Al Murphy, vice president of the spirits division for Mother Murphy’s, notes that natural and organic trends continue to impact the consumer packaged goods (CPG) market. More specifically, the U.S. Highbush Blueberry Council’s Payne calls out usage of “real” ingredients.
“‘Real’ ingredients and clean labels are certainly concerns that prompt consumers to seek the familiarity and trustworthy reputations of domestic fruits,” he explains. “This is a trend that the U.S. Highbush Blueberry Council feels confident will not only continue but increase. From boomers to millennials, ‘real’ ingredients are the choice of today’s consumers who have practically made a mantra of Michael Pollan’s pithy prescriptive — ‘Eat Food. Not too much.
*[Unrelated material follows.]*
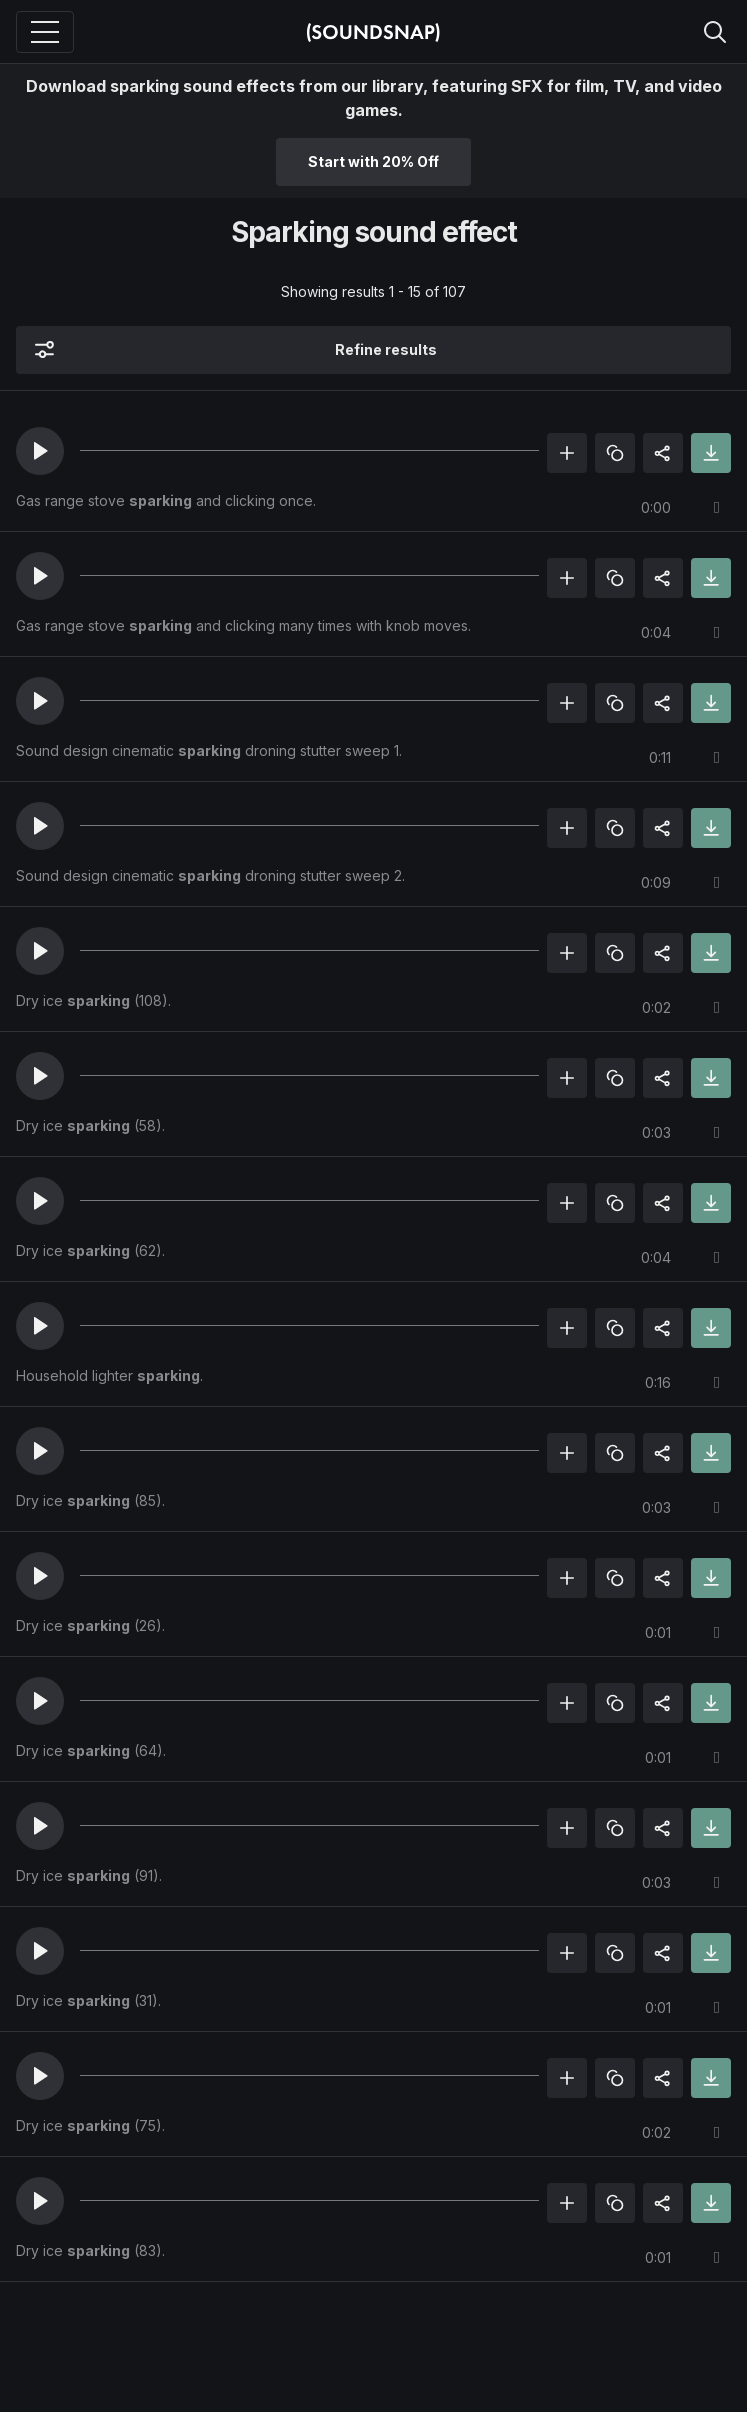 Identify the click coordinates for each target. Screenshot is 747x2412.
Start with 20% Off (373, 161)
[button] (40, 451)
Mostly plants.’”
Although juice and juice drinks are the main category that people think of when discussing domestic fruits and beverages, more application options are emerging.
Mother Murphy’s Young notes that protein waters, sports drinks and dairy-based drinks have incorporated domestic fruit flavors, while Al Murphy highlights its usage in tea-based beverages and spirits. “The spirits industry, such as Pickers Real Blueberry Fruit Vodka and Pickers Real Fruit Blood Orange, has utilized real fruit in their vodkas,” he says.
Tree Top’s Swedberg also notes the proliferation of domestic fruits within the beverage alcohol market. “Hard cider has really come on strong in the past year or two,” she says. “We’re seeing other use of fruit in alcoholic beverages, as well — for instance, craft beers, looking for distinct, local or seasonal flavors; same in hard sodas.”
As domestic fruit becomes an ingredient solution for beverage-makers, it isn’t without its challenges. For instance, U.S. Highbush Blueberry Council’s Payne notes that some CPG products that tout blueberry in their name or product description have been found to not contain the ingredient.
“These faux-berries, ‘picked’ from the chemist's periodic table, end up as bushels of blue spheres made of cellulose gums, modified corn starch, gelling agents, petrochemicals, hydrogenated oils, artificial flavors and colors,” he says. “On product packaging the all-important word blueberry is followed by meaningless terms like crunchlets, flakes or bits.”
Additionally, harvest seasons and product launch times can be challenging, Tree Top’s Swedberg explains. “When sourcing from one growing region, formulators and purchasing agents must be well-versed in the various fruit harvest seasons,” she says. “In other words, introducing a raspberry juice blend in January without a prior contract may create a sourcing issue if supply is short.”
Despite these challenges, the future for domestic fruits looks fruitful. “Momentum will continue to fuel the desire for local/domestic fruits in beverages of all types for their flavor and healthfulness,” Swedberg says.